### What to produce
What is needed is an exact repeat of the lines from the line containing "Un póster con" through the final line of the entries below, and nothing else.

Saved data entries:
+++

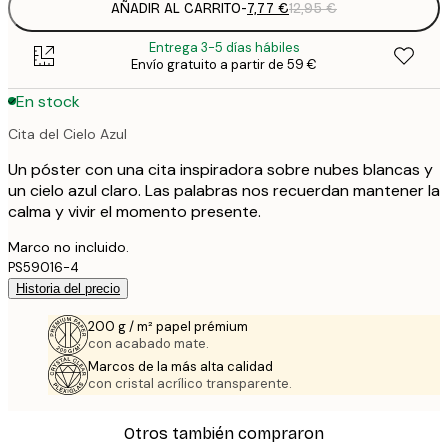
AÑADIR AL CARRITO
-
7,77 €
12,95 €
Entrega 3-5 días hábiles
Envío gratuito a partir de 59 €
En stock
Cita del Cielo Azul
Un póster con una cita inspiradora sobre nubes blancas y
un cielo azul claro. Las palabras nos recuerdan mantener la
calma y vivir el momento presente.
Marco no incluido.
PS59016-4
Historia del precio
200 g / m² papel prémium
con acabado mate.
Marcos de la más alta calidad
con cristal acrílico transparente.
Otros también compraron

+++

### Written answer
Un póster con una cita inspiradora sobre nubes blancas y
un cielo azul claro. Las palabras nos recuerdan mantener la
calma y vivir el momento presente.
Marco no incluido.
PS59016-4
Historia del precio
200 g / m² papel prémium
con acabado mate.
Marcos de la más alta calidad
con cristal acrílico transparente.
Otros también compraron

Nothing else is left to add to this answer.